Among the records, find the lines that hold the string "Transform" and return them.

→ Page-level text extractions:
--- START ---

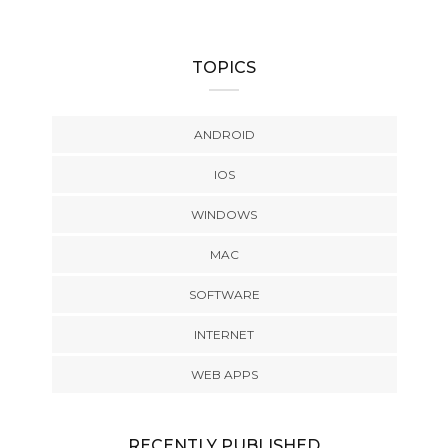
TOPICS
ANDROID
IOS
WINDOWS
MAC
SOFTWARE
INTERNET
WEB APPS
RECENTLY PUBLISHED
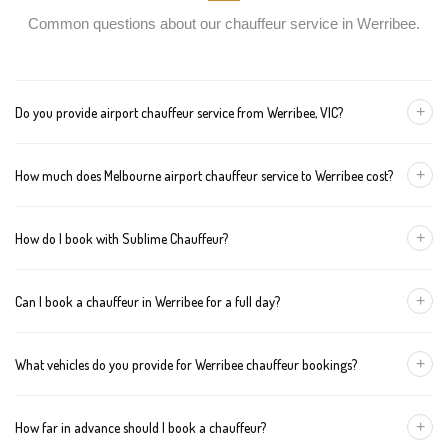
Common questions about our chauffeur service in Werribee.
+
Do you provide airport chauffeur service from Werribee, VIC?
Yes, we offer chauffeur pickups from Werribee to both Melbourne
+
How much does Melbourne airport chauffeur service to Werribee cost?
Tullamarine and Avalon airports. You can also book return
journeys from the airport to your home or office in Werribee.
We offer fixed pricing for Melbourne airport transfers Werribee:
+
How do I book with Sublime Chauffeur?
Sedan — $157, SUV — $177, Van — $197
You can book a chauffeur in Werribee by calling
+61 433 373 327
,
+
Can I book a chauffeur in Werribee for a full day?
using our online form, or emailing
bookings@sublimechauffeur.com.au
. We're available 24/7.
Yes. We offer hourly and full-day bookings across Werribee and
+
What vehicles do you provide for Werribee chauffeur bookings?
greater Melbourne. This option is ideal for business schedules,
tours, and events.
We provide luxury sedans, premium SUVs, and executive vans.
+
How far in advance should I book a chauffeur?
The vehicle type depends on your booking requirements and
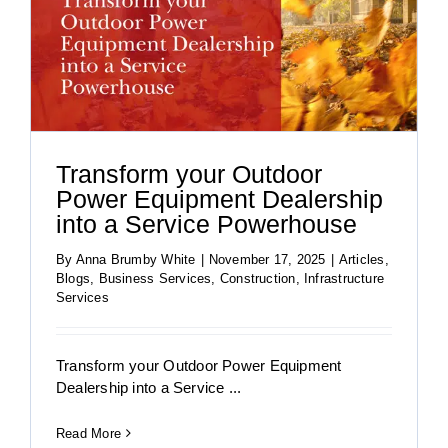
Transform your Outdoor
Power Equipment Dealership
into a Service Powerhouse
By
Anna Brumby White
|
November 17, 2025
|
Articles
,
Blogs
,
Business Services
,
Construction
,
Infrastructure
Services
Transform your Outdoor Power Equipment
Dealership into a Service ...
Read More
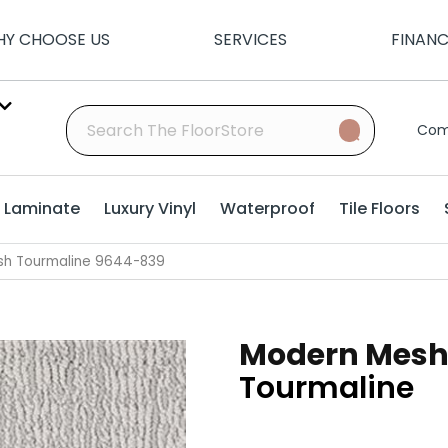
Y CHOOSE US
SERVICES
FINAN
Com
Laminate
Luxury Vinyl
Waterproof
Tile Floors
sh Tourmaline 9644-839
Modern Mes
Tourmaline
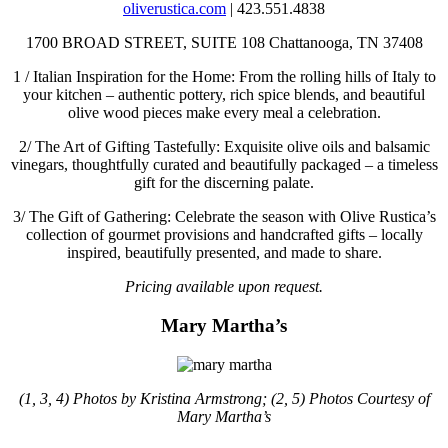
oliverustica.com
| 423.551.4838
1700 BROAD STREET, SUITE 108
Chattanooga, TN 37408
1 /
Italian Inspiration for the Home: From the rolling hills of Italy to
your kitchen – authentic pottery, rich spice blends, and beautiful
olive wood pieces make every meal a celebration.
2/
The Art of Gifting Tastefully: Exquisite olive oils and balsamic
vinegars, thoughtfully curated and beautifully packaged – a timeless
gift for the discerning palate.
3/
The Gift of Gathering: Celebrate the season with Olive Rustica’s
collection of gourmet provisions and handcrafted gifts – locally
inspired, beautifully presented, and made to share.
Pricing available upon request.
Mary Martha’s
(1, 3, 4) Photos by Kristina Armstrong; (2, 5) Photos Courtesy of
Mary Martha’s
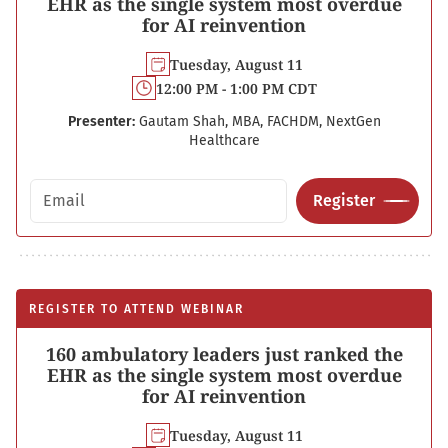
EHR as the single system most overdue
for AI reinvention
Tuesday, August 11
12:00 PM - 1:00 PM CDT
Presenter:
Gautam Shah, MBA, FACHDM, NextGen
Healthcare
Email address
Register
REGISTER TO ATTEND WEBINAR
160 ambulatory leaders just ranked the
EHR as the single system most overdue
for AI reinvention
Tuesday, August 11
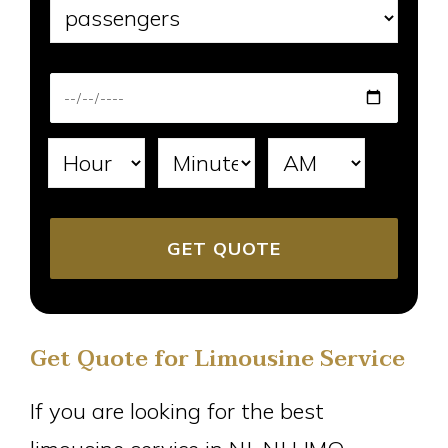
Get Quote for Limousine Service
If you are looking for the best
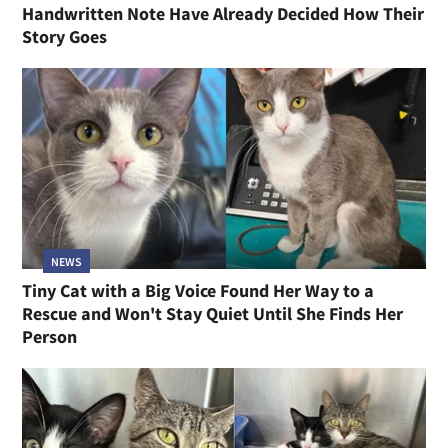
Handwritten Note Have Already Decided How Their
Story Goes
NEWS
Tiny Cat with a Big Voice Found Her Way to a
Rescue and Won't Stay Quiet Until She Finds Her
Person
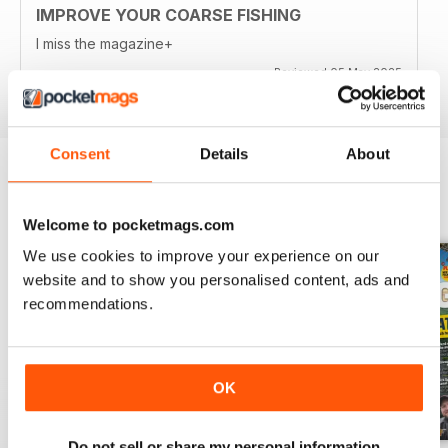
IMPROVE YOUR COARSE FISHING
I miss the magazine+
Reviewed 05 May 2025
Consent
Details
About
BACK ISSUES
View All
Welcome to pocketmags.com
We use cookies to improve your experience on our
website and to show you personalised content, ads and
recommendations.
OK
Do not sell or share my personal information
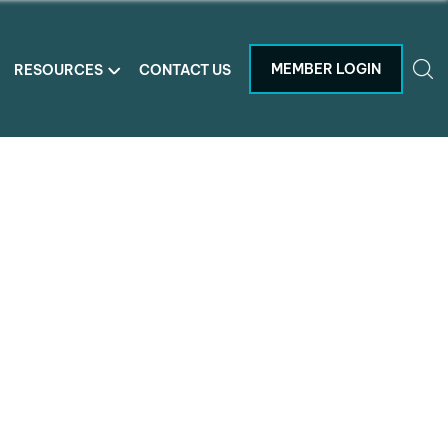
MEMBER LOGIN
RESOURCES
CONTACT US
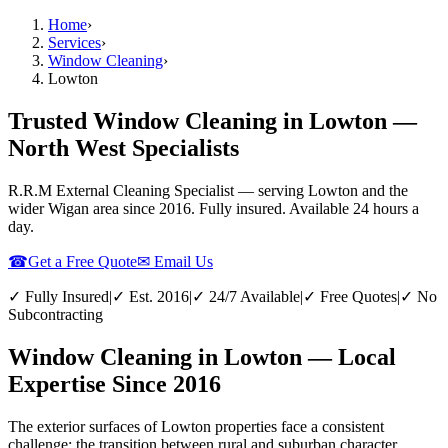
Home
›
Services
›
Window Cleaning
›
Lowton
Trusted Window Cleaning in Lowton —
North West Specialists
R.R.M External Cleaning Specialist — serving
Lowton
and the
wider
Wigan
area since 2016. Fully insured. Available 24 hours a
day.
☎
Get a Free Quote
✉ Email Us
✓ Fully Insured
|
✓ Est. 2016
|
✓ 24/7 Available
|
✓ Free Quotes
|
✓ No
Subcontracting
Window Cleaning in Lowton — Local
Expertise Since 2016
The exterior surfaces of Lowton properties face a consistent
challenge: the transition between rural and suburban character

--- END ---

→ EXERCISE SOLUTION:
Transform your Outdoor
Transform your Outdoor Power Equipment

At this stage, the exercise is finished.